The nurse will then take the test back to another nurse who is ready with all the material that they’re using for the swab, and the nurse places the swab into that. The test is double-bagged, taken to the back and then the patient is able to go.

The tests from the drive-thru location are then sent to a private lab for testing. If a test comes back positive after 1-3 days, the patient and patient’s doctor are notified and the test is sent to the state health department for confirmation.

EAMC plans to have the testing site open for as long as it can.

“We will stand that outpost as long as we have the testing collection kits available to those people that scream out positive on the screen,” Grill said.

Local requests

Local health and government officials continue to urge residents to practice social distancing, especially the younger population.

“I’ve heard comments from young people saying that they are not worried about this because they’re young and they’ll likely survive this illness and they’re right,” Dr. Ricardo Maldonado, infectious disease specialist at EAMC, said.

“They will survive likely, but we have to understand that those young individuals who have a mild illness can still pass it to the weak and older patients that will get sick and likely overwhelm our health care system.

“This is very important.”

Maldonado stresses that residents must help ‘flatten the curve’ in order to make sure everyone gets the help they need.

“When we overwhelm our healthcare system this is going to affect every person of any age,” he said. “Please be smart, stay home.”

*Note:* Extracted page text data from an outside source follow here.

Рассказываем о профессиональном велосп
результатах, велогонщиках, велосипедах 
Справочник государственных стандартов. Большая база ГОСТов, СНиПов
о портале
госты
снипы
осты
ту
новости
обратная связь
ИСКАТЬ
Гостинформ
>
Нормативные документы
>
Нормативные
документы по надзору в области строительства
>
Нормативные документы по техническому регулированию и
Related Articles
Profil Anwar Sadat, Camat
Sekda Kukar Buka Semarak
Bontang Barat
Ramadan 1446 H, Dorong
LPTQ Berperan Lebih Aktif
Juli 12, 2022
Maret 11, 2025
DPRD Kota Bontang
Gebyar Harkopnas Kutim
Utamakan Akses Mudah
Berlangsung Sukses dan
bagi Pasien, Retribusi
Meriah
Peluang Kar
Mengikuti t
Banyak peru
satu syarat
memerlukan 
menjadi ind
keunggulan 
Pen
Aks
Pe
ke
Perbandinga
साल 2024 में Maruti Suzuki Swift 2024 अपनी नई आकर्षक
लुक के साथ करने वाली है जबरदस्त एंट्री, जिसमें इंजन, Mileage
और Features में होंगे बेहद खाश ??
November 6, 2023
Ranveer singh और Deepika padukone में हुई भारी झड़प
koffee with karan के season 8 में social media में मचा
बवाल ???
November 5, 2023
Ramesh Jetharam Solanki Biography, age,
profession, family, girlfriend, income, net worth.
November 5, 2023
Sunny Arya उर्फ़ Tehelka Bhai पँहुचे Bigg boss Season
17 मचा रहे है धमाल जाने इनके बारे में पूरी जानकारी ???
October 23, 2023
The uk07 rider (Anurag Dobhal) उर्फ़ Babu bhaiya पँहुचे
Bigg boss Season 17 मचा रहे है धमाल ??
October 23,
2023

Auburn Mayor Ron Anders also is stressing social distancing to the younger population of Auburn, including Auburn University students who may be out celebrating St. Patrick’s Day.

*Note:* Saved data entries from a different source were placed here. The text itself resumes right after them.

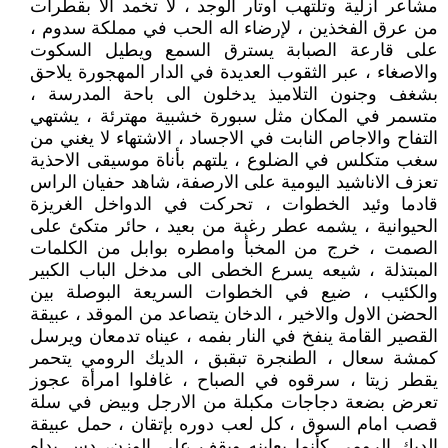
مشاعر ازلية وتلتهب اوتار الوجد ، لا تخمد الا بقطرات
من عرق الفخذين ، لإرضاء اله الحب في مملكة سدوم ،
على قارعة الصبابة يسترق السمع ويطيل السكوت
والاصغاء ، عبر الثقوب العديدة في الدار المهجورة يلاحق
بشغف وجنون التلاميذ يدخلون الى باحة المدرسة ،
متسمر في المكان مثل سبورة خشبية مهترئة ، يشتهي
التفاح والاجاص النابت في الاجساد ، الاشتهاء لا يغني من
سغب متكلس في الضلوع ، يلتهم بأناة موسيقى الاحذية
تعزف الاناشيد اليومية على الارصفة، شاهد حفيان الراس
قادما وئيد الخطوات ، تحركت في الدواخل الغريزة
الحيوانية ، يشمه عطر رغبة من بعيد ، حائر متكئ على
الصمت ، خرج من المخبأ وامطره بوابل من الكلمات
المبتذلة ، شيعه يسرع الخطى الى مدخل الباب الكبير
والكئيب ، ضيع في الخطوات السريعة البوصلة بين
الحضن الاول والاخير ، الدخان يتصاعد من الموقد ، عبيقة
القصير القامة ينفخ في النار بفمه ، عيناه تدمعان ويرسل
كمشة سعال ، الطنجرة تبقبق ، الديك الرومي يتحمر
يقطر زيتا ، سرقوه في الصباح ، غافلوا امرأة عجوز
تعرض بضعة دجاجات مكبلة من الارجل وبيض في سلة
قصب امام السوق ، كل لعب دوره بإتقان ، حمل عبيقة
الديك الرومي كأنما يعاينه ويقف على الوزن، دس يداه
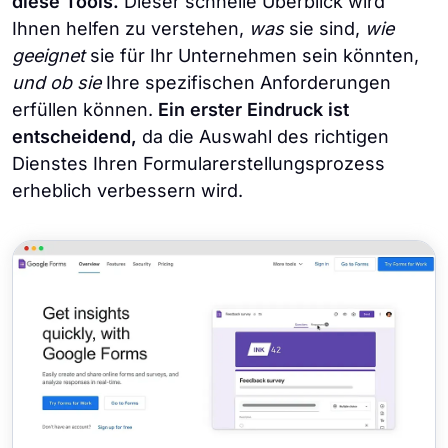
diese Tools.
Dieser schnelle Überblick wird
Ihnen helfen zu verstehen,
was
sie sind,
wie
geeignet
sie für Ihr Unternehmen sein könnten,
und ob sie
Ihre spezifischen Anforderungen
erfüllen können.
Ein erster Eindruck ist
entscheidend,
da die Auswahl des richtigen
Dienstes Ihren Formularerstellungsprozess
erheblich verbessern wird.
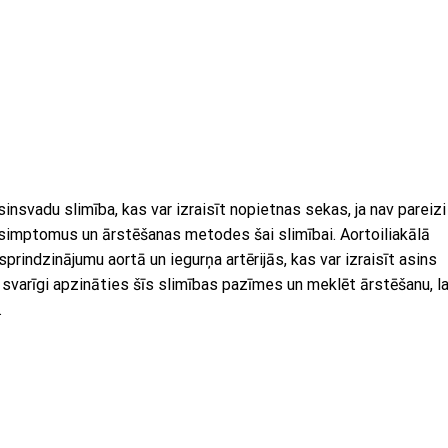
sinsvadu slimība, kas var izraisīt nopietnas sekas, ja nav pareizi
 simptomus un ārstēšanas metodes šai slimībai. Aortoiliakālā
sprindzinājumu aortā un iegurņa artērijās, kas var izraisīt asins
svarīgi apzināties šīs slimības pazīmes un meklēt ārstēšanu, la
.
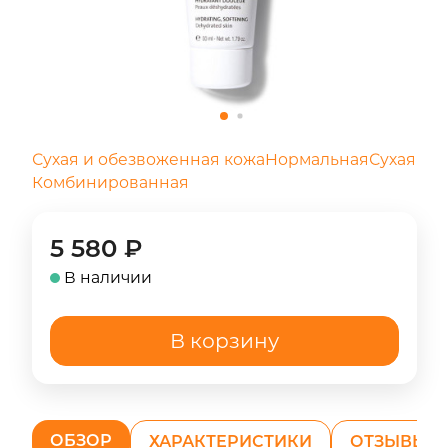
Сухая и обезвоженная кожа
Нормальная
Сухая
Комбинированная
5 580
₽
В наличии
В корзину
ОБЗОР
ХАРАКТЕРИСТИКИ
ОТЗЫВЫ (1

“As you set your plans... we ask that you consider being in smaller groups,” Anders said.

Dr. Fred Kam, a physician at Auburn University’s medical clinic, also stressed the need for Auburn University students and other young people to stay at home instead of going out.

“I understand the need for socialization, but at this point in time, I think that’s pretty irresponsible,” Kam said. “The reality is that you could be a community spreader and that is just not very good for us at this point in time.”